START The data

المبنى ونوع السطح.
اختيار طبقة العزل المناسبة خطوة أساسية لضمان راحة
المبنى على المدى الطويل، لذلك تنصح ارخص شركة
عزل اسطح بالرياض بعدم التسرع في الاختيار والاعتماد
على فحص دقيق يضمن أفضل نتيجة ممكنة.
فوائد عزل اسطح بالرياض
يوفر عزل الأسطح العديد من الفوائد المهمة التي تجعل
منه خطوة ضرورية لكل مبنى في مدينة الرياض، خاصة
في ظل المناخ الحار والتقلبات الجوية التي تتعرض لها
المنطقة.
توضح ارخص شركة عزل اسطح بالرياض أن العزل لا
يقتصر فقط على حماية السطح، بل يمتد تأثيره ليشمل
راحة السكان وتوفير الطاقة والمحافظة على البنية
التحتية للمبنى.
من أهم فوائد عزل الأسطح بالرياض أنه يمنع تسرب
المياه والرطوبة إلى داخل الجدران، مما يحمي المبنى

END The data

**Task brief**
Search the material above for "المبنى". Copy each line that has it.

**Response area**
المبنى ونوع السطح.
المبنى على المدى الطويل، لذلك تنصح ارخص شركة
المياه والرطوبة إلى داخل الجدران، مما يحمي المبنى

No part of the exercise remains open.